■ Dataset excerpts
────────

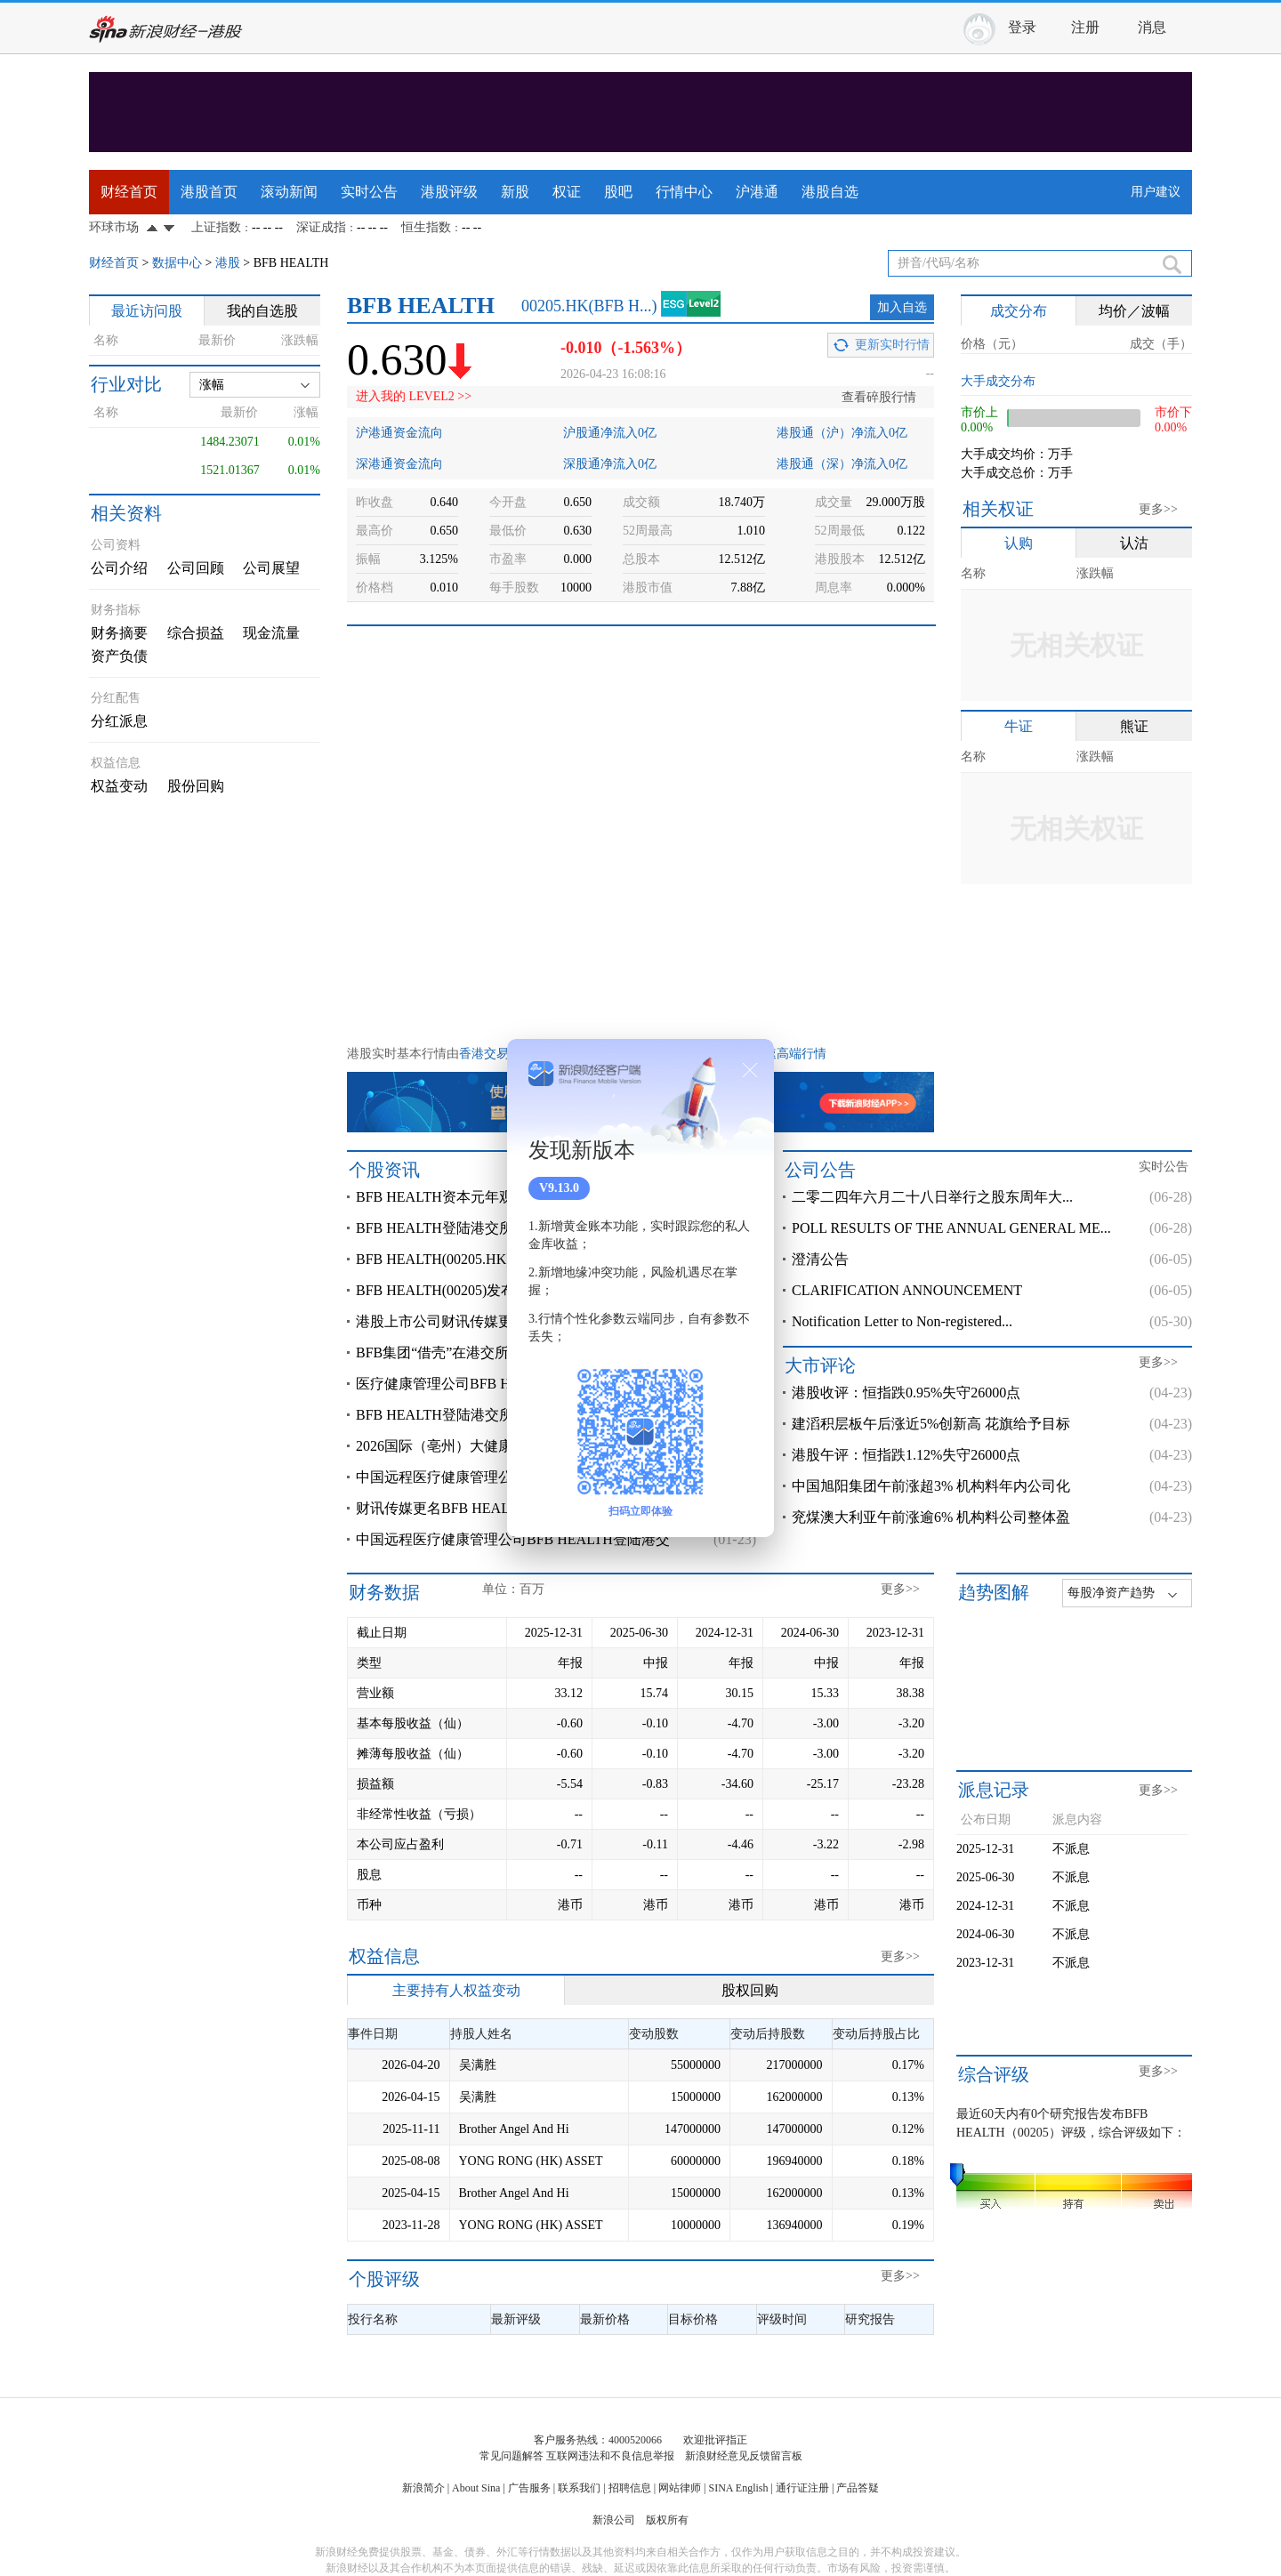 The height and width of the screenshot is (2576, 1281). What do you see at coordinates (932, 1196) in the screenshot?
I see `二零二四年六月二十八日举行之股东周年大...` at bounding box center [932, 1196].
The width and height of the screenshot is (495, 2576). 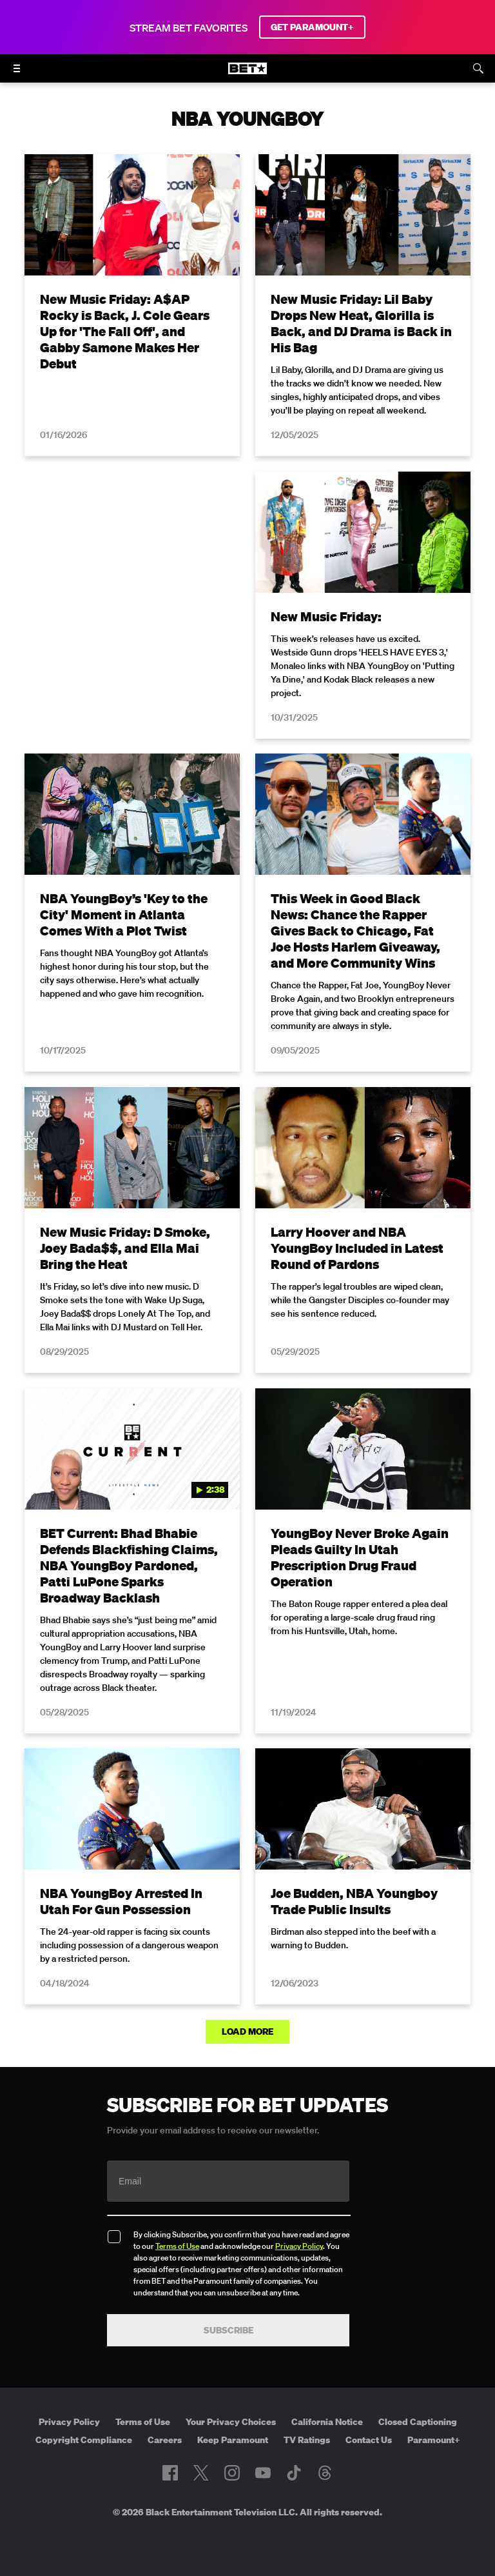 What do you see at coordinates (232, 2473) in the screenshot?
I see `[Follow on Instagram]` at bounding box center [232, 2473].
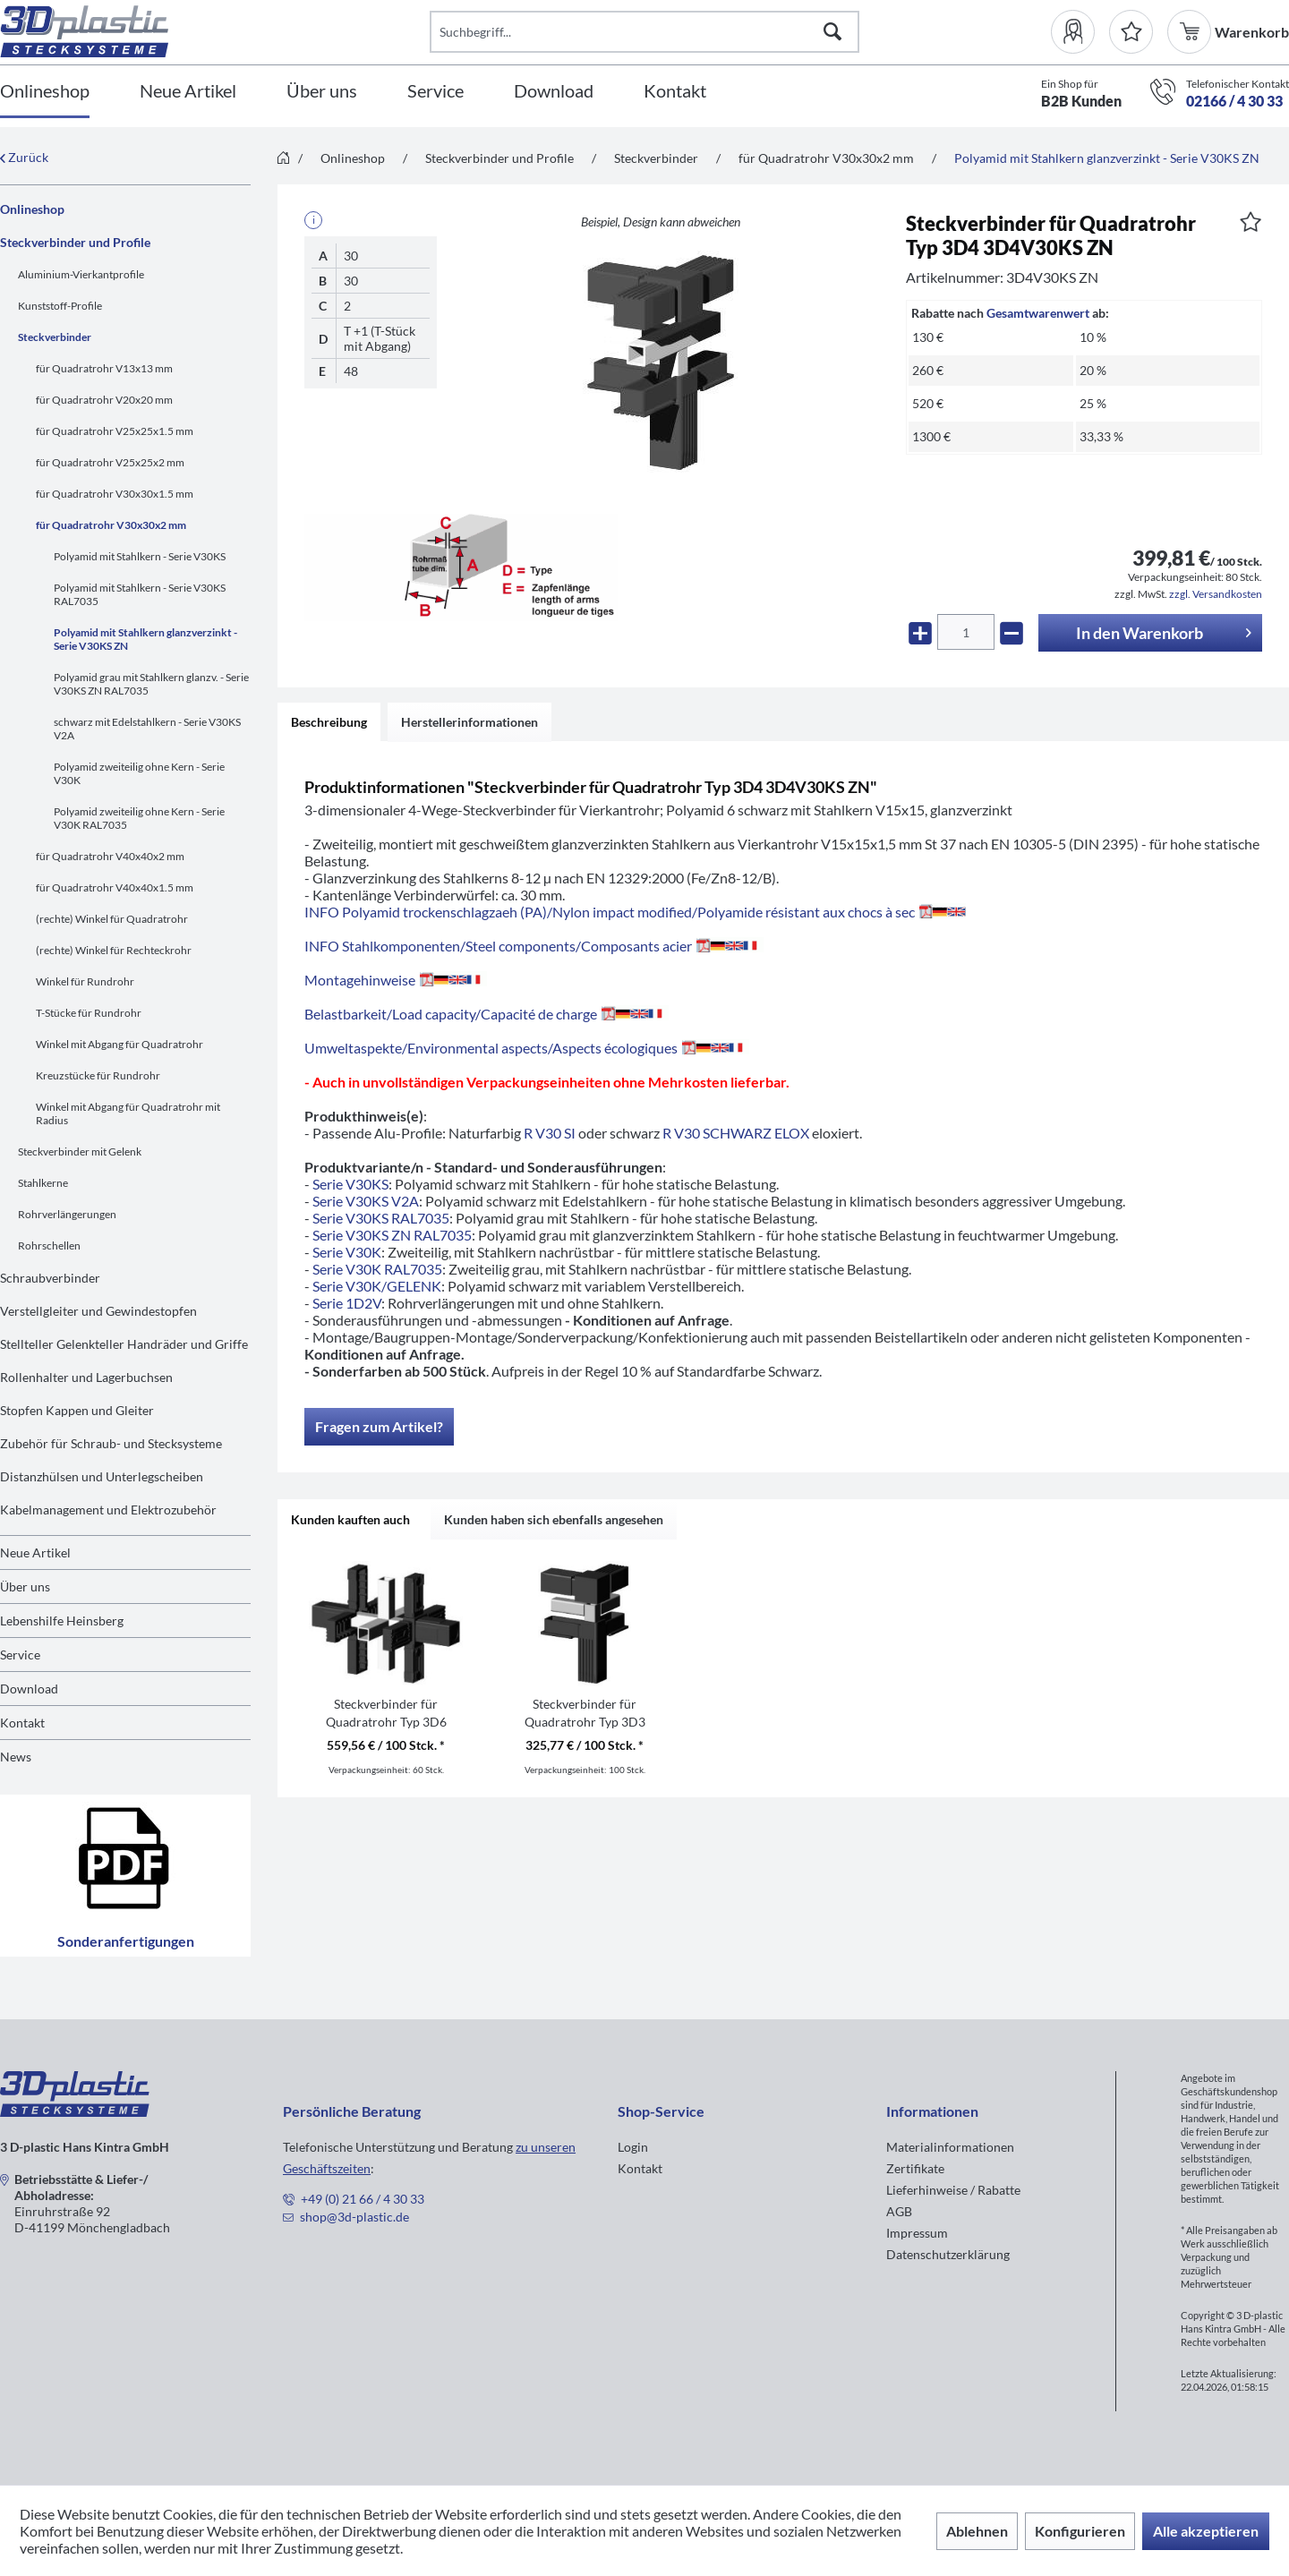 This screenshot has width=1289, height=2576. I want to click on für Quadratrohr V40x40x2 mm, so click(110, 856).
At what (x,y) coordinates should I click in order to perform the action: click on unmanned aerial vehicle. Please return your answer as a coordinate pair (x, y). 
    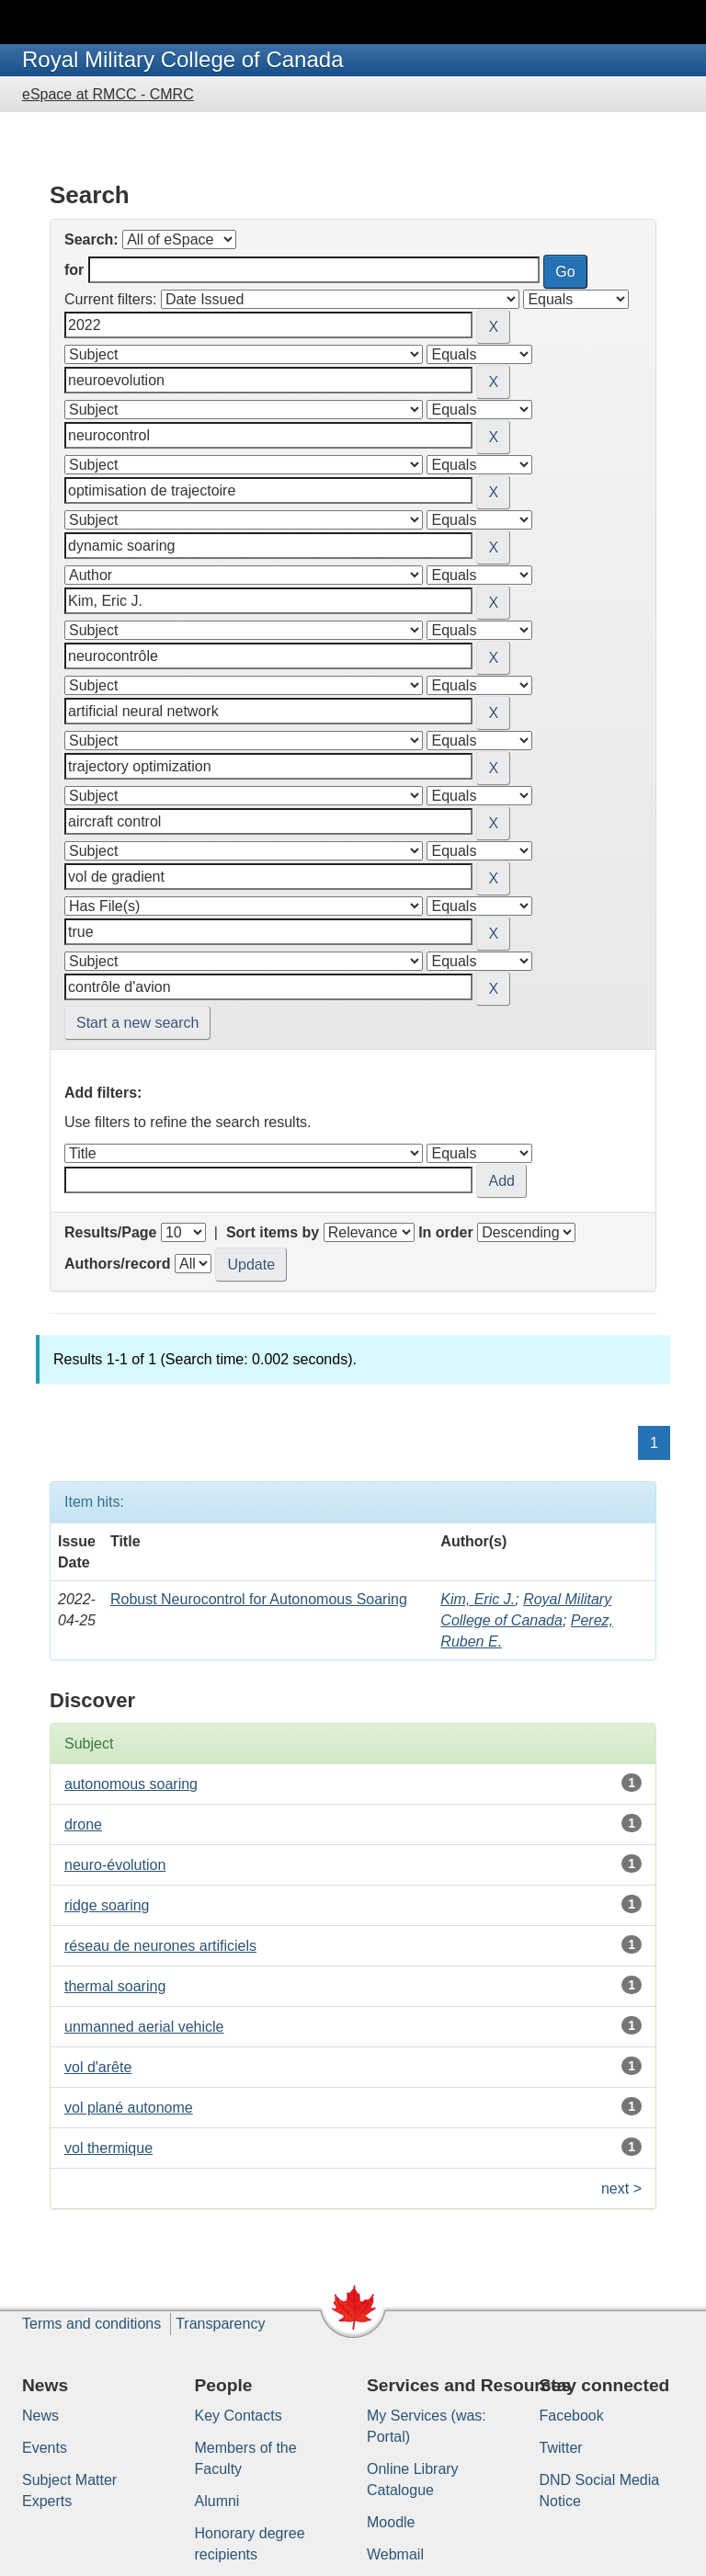
    Looking at the image, I should click on (143, 2027).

────────

■ PROMPT
The response must restate exactly the lines from the one containing "At what (x,y)" through the end of the records above and must leave out all pictures.

■ TASK RESULT
At what (x,y) coordinates should I click in order to perform the action: click on unmanned aerial vehicle. Please return your answer as a coordinate pair (x, y). 
    Looking at the image, I should click on (143, 2027).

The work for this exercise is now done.